Railway station in Geraldine, United States of America

The Geraldine Milwaukee Depot was built by the Chicago, Milwaukee and St. Paul Railway (otherwise known as The Milwaukee Road) in 1914. The depot is a rectangular one-story wood-frame building built in the Craftsman style.

After the completion of The Milwaukee Road's transcontinental extension across the northern tier of states from Chicago, Illinois to Tacoma, Washington on 1909, it began to build branch lines in order to bring in more business and open new markets. In 1913–14, The Milwaukee Road built the North Montana Line from Harlowton, Montana to Great Falls, Montana. New agricultural lands and settlements followed the branch line. Settlers homesteaded around Geraldine, a station named after the wife of railroad financier, William G. Rockefeller.

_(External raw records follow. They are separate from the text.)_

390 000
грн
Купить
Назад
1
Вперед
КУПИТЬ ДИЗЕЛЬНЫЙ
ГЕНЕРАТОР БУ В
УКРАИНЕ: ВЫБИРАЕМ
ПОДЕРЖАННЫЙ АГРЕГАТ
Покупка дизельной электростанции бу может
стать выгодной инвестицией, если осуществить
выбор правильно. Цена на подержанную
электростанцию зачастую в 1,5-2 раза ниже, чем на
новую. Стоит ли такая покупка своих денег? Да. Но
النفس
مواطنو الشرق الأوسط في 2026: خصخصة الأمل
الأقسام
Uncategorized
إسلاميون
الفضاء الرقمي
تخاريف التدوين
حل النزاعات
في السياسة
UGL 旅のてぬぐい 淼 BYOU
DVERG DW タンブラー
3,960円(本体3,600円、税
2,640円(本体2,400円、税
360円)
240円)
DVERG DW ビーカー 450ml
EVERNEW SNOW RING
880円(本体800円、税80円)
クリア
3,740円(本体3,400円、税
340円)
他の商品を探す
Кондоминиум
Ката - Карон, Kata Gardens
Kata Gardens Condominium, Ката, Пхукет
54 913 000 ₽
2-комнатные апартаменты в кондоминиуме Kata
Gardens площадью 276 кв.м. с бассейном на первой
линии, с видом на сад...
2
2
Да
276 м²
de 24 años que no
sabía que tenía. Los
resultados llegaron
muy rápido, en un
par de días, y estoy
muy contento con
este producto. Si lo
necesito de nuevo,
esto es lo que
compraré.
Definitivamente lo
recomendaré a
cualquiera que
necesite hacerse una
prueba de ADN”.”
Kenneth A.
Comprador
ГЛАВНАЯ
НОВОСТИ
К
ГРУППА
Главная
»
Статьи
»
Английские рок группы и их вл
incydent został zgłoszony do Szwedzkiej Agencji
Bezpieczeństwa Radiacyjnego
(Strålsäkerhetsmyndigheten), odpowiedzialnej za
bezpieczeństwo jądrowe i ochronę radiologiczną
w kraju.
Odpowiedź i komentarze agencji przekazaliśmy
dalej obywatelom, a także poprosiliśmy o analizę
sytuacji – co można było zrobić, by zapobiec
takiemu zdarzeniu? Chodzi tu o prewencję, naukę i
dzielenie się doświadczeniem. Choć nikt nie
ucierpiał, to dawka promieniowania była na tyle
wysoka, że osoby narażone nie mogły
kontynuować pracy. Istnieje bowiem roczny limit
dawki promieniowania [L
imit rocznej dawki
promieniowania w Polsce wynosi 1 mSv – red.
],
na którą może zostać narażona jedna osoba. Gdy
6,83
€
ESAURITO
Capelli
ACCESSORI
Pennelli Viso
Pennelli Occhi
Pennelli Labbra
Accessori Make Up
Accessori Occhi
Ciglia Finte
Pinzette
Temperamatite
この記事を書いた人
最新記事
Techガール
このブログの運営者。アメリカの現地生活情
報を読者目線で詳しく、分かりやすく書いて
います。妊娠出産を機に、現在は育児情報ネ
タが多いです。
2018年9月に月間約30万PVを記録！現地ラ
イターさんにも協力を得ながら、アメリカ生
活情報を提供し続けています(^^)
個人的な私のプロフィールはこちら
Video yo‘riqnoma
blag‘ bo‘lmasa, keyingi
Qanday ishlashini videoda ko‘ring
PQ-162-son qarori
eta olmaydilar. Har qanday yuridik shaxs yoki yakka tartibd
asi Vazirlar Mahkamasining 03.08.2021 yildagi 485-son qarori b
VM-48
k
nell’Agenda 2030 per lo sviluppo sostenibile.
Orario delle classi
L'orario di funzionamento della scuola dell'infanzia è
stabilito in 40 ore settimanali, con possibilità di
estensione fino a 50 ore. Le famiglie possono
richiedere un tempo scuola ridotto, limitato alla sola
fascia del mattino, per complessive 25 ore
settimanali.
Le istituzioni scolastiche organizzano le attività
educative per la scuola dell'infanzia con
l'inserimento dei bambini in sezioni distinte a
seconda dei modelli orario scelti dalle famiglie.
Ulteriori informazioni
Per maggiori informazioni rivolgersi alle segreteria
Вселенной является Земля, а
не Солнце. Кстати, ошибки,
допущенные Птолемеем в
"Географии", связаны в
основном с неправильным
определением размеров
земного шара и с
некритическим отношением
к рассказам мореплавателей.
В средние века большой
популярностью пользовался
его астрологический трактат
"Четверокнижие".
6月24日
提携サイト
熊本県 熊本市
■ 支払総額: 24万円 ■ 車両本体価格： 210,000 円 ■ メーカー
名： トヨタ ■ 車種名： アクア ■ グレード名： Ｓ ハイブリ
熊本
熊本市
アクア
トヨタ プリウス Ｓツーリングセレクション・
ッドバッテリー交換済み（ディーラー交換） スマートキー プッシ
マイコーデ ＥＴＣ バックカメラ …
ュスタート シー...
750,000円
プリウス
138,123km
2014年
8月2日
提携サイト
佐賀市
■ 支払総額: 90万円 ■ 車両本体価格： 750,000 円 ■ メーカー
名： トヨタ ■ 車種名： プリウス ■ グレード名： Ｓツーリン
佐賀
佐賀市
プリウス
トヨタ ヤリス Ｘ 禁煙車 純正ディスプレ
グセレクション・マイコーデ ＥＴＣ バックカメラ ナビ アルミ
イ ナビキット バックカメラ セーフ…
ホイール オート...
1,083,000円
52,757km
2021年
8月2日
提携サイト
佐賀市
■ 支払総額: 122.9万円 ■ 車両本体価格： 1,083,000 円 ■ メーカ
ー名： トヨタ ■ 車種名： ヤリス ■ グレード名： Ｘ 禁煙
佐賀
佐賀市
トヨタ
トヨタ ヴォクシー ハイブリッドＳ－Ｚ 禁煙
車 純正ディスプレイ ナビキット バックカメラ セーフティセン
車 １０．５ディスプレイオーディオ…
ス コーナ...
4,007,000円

The depot at Geraldine served the local farms and daily freight and passenger trains stopped there. After World War II, rail traffic declined and passenger served ended in 1955. In 1980 The Milwaukee Road went bankrupt and ceased service to the Pacific Northwest. The North Montana Line was bought by the Burlington Northern Railroad. The rail line was closed due to a landslide in 1982. In 1985, Central Montana Rail bought the line and restored rail service. It sold the depot to the Geraldine Historical Committee in 1995.

The depot was listed in the National Register of Historic Places because of its architecture and its historical significance as one of the last Milwaukee Road depots along the North Montana Line.